• **Assignment**
Find the line with "Image resolution: width=1192, height=1826." in the records below. Copy it and every line after it, up to and including the line with "상반신 마네킹 (가봉용) (375, 469)".

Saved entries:
===
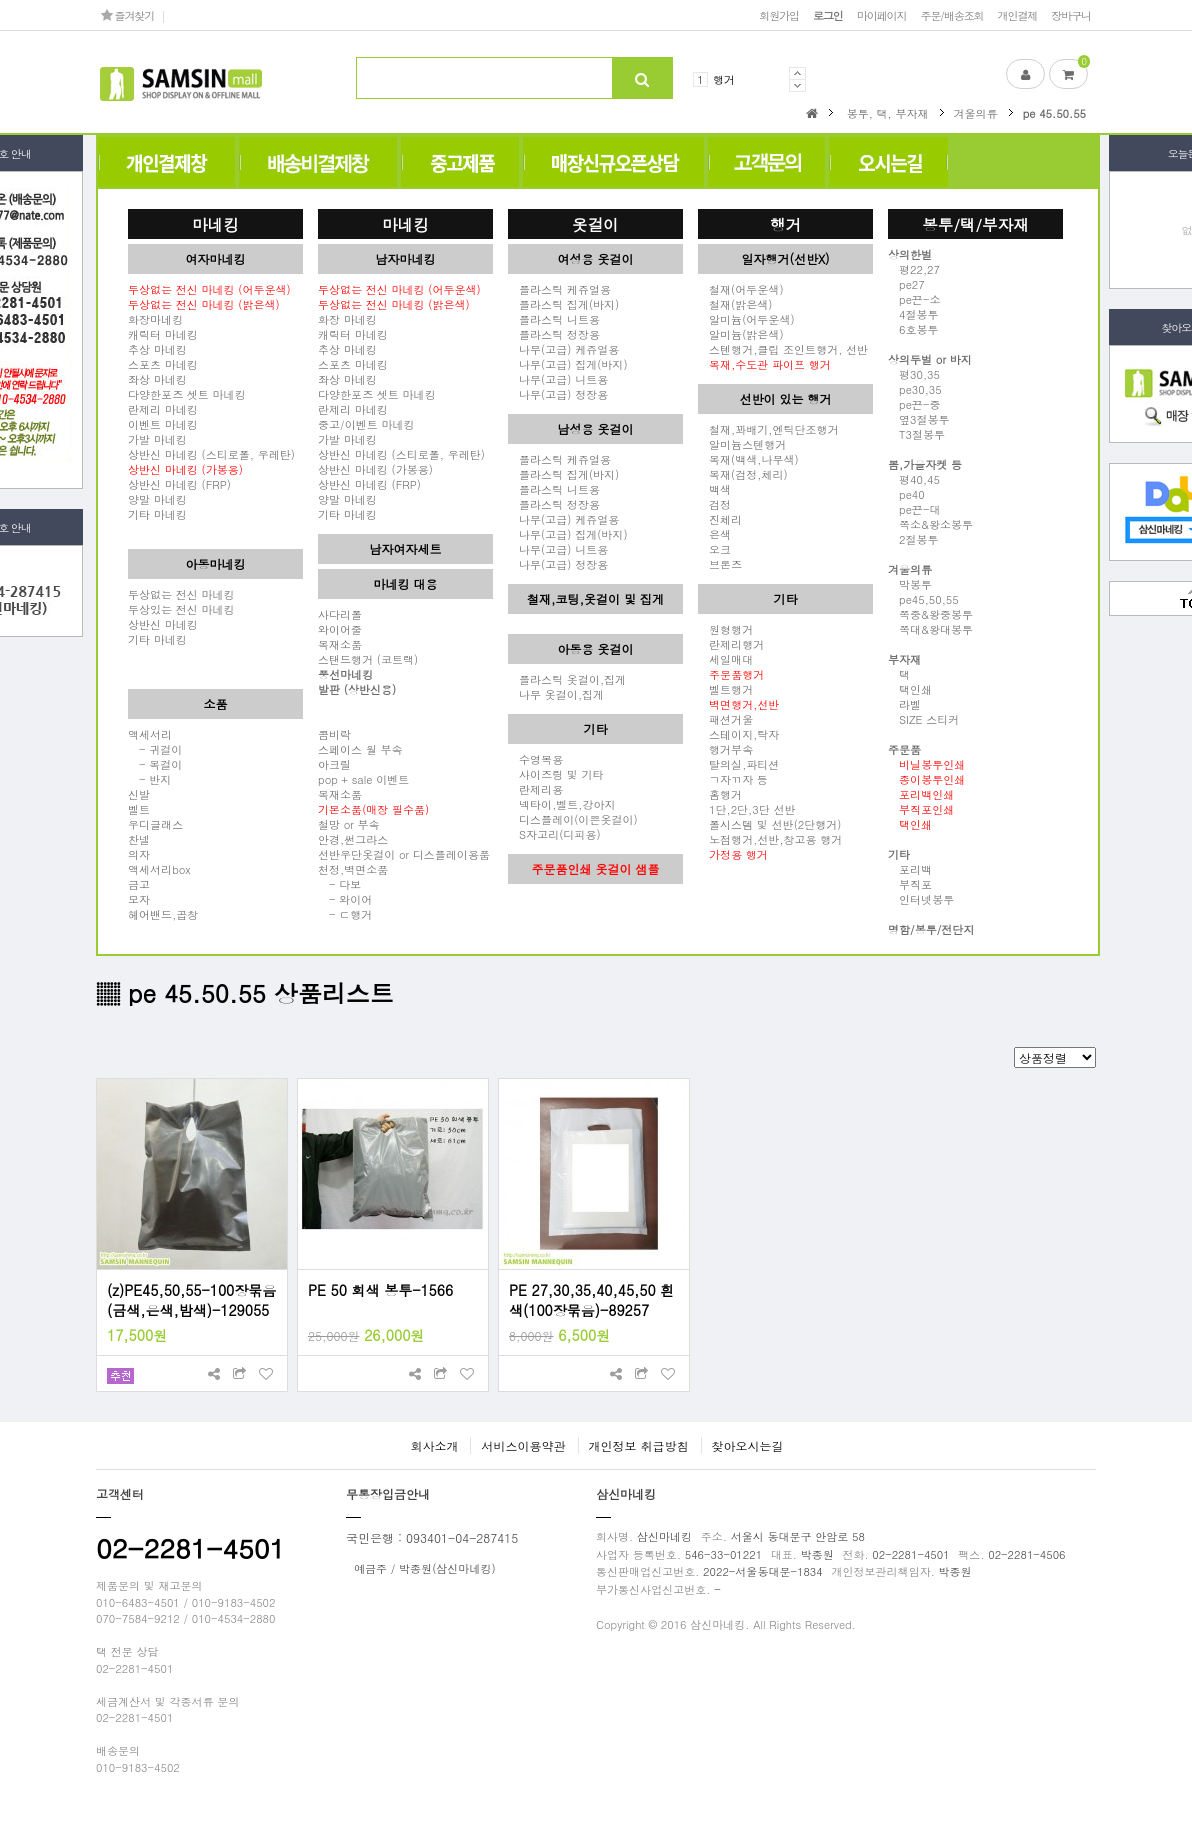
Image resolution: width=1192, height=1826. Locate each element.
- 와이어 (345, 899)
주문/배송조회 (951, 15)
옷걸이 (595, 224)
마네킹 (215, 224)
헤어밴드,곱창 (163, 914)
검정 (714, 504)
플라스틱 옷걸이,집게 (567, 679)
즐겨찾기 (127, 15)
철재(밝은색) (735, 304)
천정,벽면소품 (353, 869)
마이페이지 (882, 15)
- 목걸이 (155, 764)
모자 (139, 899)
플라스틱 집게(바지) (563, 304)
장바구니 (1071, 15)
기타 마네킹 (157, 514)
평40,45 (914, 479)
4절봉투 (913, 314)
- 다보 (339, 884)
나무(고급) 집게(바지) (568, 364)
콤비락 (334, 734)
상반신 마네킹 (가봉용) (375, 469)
===
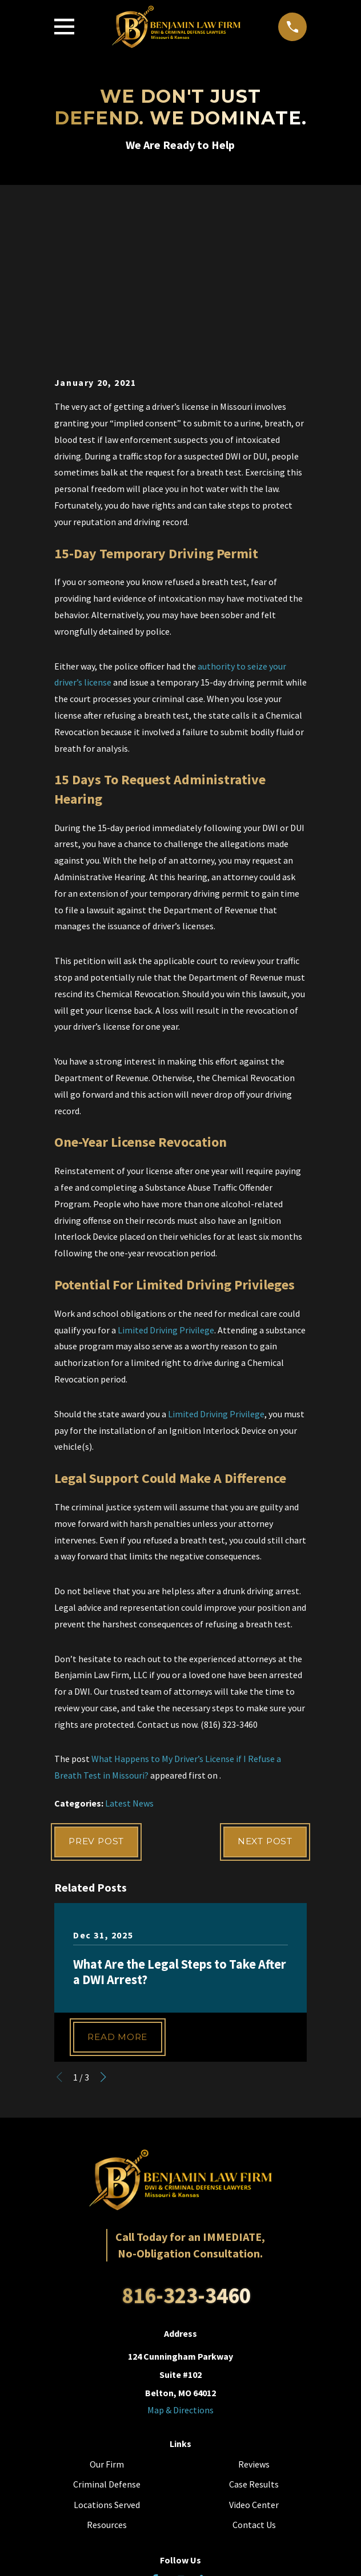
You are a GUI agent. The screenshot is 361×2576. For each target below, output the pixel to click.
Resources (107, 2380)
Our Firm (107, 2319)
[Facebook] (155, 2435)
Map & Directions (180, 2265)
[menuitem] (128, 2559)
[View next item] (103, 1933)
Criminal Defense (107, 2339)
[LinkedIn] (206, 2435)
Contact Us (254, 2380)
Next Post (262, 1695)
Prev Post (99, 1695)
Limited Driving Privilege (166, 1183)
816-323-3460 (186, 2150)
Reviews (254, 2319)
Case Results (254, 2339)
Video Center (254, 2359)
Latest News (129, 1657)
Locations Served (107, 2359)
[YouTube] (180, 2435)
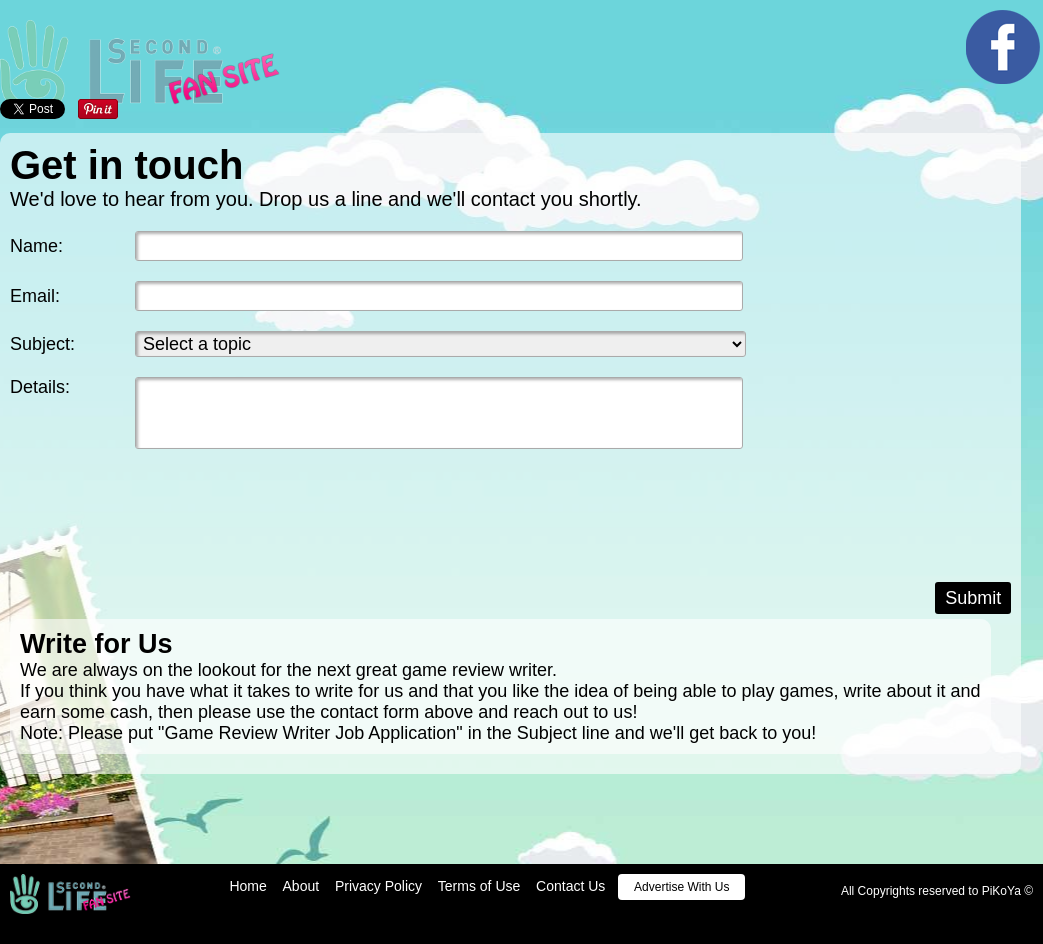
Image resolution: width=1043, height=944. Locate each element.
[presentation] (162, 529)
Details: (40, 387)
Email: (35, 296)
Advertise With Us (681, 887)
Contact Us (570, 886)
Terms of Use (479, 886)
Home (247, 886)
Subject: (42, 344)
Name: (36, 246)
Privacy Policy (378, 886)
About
===
• **Written answer**
Image resolution: width=1192, height=1826. Locate each element.
- 와이어 (345, 899)
주문/배송조회 (951, 15)
옷걸이 (595, 224)
마네킹 (215, 224)
헤어밴드,곱창 (163, 914)
검정 (714, 504)
플라스틱 옷걸이,집게 (567, 679)
즐겨찾기 (127, 15)
철재(밝은색) (735, 304)
천정,벽면소품 (353, 869)
마이페이지 (882, 15)
- 목걸이 (155, 764)
모자 (139, 899)
플라스틱 집게(바지) (563, 304)
장바구니 (1071, 15)
기타 마네킹 (157, 514)
평40,45 (914, 479)
4절봉투 (913, 314)
- 다보 (339, 884)
나무(고급) 집게(바지) (568, 364)
콤비락 (334, 734)
상반신 마네킹 (가봉용) (375, 469)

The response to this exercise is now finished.